▸ Task details
All entries must be extracted exactly, with nothing added or dropped.

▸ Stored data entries
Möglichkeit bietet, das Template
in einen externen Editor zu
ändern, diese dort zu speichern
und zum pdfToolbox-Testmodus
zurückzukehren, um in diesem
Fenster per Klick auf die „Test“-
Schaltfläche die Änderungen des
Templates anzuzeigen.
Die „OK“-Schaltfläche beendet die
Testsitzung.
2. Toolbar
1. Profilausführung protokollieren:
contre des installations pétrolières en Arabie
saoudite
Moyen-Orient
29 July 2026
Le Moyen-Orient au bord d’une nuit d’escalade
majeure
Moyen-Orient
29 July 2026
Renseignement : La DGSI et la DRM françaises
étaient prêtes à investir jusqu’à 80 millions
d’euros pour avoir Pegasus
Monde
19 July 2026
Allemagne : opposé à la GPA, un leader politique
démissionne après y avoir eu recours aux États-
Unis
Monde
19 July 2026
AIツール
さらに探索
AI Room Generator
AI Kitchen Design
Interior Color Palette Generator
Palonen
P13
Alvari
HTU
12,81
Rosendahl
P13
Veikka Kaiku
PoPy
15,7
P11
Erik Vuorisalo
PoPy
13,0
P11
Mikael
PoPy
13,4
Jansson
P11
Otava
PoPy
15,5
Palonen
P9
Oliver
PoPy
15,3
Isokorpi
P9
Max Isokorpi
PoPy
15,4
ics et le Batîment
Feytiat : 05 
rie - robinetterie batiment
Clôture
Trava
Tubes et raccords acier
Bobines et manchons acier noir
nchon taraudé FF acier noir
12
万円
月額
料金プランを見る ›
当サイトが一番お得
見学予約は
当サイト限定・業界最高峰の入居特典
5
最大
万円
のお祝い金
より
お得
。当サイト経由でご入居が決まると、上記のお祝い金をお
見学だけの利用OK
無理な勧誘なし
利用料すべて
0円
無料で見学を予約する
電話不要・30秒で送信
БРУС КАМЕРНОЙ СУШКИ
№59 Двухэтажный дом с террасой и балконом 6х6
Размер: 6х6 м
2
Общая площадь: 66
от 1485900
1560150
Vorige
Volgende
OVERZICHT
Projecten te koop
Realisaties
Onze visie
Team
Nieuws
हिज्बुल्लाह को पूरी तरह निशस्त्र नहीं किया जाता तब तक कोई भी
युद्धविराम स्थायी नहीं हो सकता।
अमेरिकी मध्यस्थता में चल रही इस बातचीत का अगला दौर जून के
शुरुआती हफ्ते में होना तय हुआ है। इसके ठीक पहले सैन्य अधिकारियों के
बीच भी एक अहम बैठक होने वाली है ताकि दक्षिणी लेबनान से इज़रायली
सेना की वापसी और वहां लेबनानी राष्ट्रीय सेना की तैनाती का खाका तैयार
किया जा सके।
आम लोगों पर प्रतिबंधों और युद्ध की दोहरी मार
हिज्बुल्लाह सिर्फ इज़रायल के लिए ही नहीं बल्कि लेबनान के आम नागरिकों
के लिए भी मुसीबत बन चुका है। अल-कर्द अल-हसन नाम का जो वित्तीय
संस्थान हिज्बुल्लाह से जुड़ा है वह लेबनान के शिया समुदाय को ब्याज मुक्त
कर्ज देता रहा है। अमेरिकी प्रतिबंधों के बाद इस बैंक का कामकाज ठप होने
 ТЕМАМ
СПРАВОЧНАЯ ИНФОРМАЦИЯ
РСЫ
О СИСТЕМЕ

▸ Output for this task
Möglichkeit bietet, das Template
in einen externen Editor zu
ändern, diese dort zu speichern
und zum pdfToolbox-Testmodus
zurückzukehren, um in diesem
Fenster per Klick auf die „Test“-
Schaltfläche die Änderungen des
Templates anzuzeigen.
Die „OK“-Schaltfläche beendet die
Testsitzung.
2. Toolbar
1. Profilausführung protokollieren:
contre des installations pétrolières en Arabie
saoudite
Moyen-Orient
29 July 2026
Le Moyen-Orient au bord d’une nuit d’escalade
majeure
Moyen-Orient
29 July 2026
Renseignement : La DGSI et la DRM françaises
étaient prêtes à investir jusqu’à 80 millions
d’euros pour avoir Pegasus
Monde
19 July 2026
Allemagne : opposé à la GPA, un leader politique
démissionne après y avoir eu recours aux États-
Unis
Monde
19 July 2026
AIツール
さらに探索
AI Room Generator
AI Kitchen Design
Interior Color Palette Generator
Palonen
P13
Alvari
HTU
12,81
Rosendahl
P13
Veikka Kaiku
PoPy
15,7
P11
Erik Vuorisalo
PoPy
13,0
P11
Mikael
PoPy
13,4
Jansson
P11
Otava
PoPy
15,5
Palonen
P9
Oliver
PoPy
15,3
Isokorpi
P9
Max Isokorpi
PoPy
15,4
ics et le Batîment
Feytiat : 05 
rie - robinetterie batiment
Clôture
Trava
Tubes et raccords acier
Bobines et manchons acier noir
nchon taraudé FF acier noir
12
万円
月額
料金プランを見る ›
当サイトが一番お得
見学予約は
当サイト限定・業界最高峰の入居特典
5
最大
万円
のお祝い金
より
お得
。当サイト経由でご入居が決まると、上記のお祝い金をお
見学だけの利用OK
無理な勧誘なし
利用料すべて
0円
無料で見学を予約する
電話不要・30秒で送信
БРУС КАМЕРНОЙ СУШКИ
№59 Двухэтажный дом с террасой и балконом 6х6
Размер: 6х6 м
2
Общая площадь: 66
от 1485900
1560150
Vorige
Volgende
OVERZICHT
Projecten te koop
Realisaties
Onze visie
Team
Nieuws
हिज्बुल्लाह को पूरी तरह निशस्त्र नहीं किया जाता तब तक कोई भी
युद्धविराम स्थायी नहीं हो सकता।
अमेरिकी मध्यस्थता में चल रही इस बातचीत का अगला दौर जून के
शुरुआती हफ्ते में होना तय हुआ है। इसके ठीक पहले सैन्य अधिकारियों के
बीच भी एक अहम बैठक होने वाली है ताकि दक्षिणी लेबनान से इज़रायली
सेना की वापसी और वहां लेबनानी राष्ट्रीय सेना की तैनाती का खाका तैयार
किया जा सके।
आम लोगों पर प्रतिबंधों और युद्ध की दोहरी मार
हिज्बुल्लाह सिर्फ इज़रायल के लिए ही नहीं बल्कि लेबनान के आम नागरिकों
के लिए भी मुसीबत बन चुका है। अल-कर्द अल-हसन नाम का जो वित्तीय
संस्थान हिज्बुल्लाह से जुड़ा है वह लेबनान के शिया समुदाय को ब्याज मुक्त
कर्ज देता रहा है। अमेरिकी प्रतिबंधों के बाद इस बैंक का कामकाज ठप होने
 ТЕМАМ
СПРАВОЧНАЯ ИНФОРМАЦИЯ
РСЫ
О СИСТЕМЕ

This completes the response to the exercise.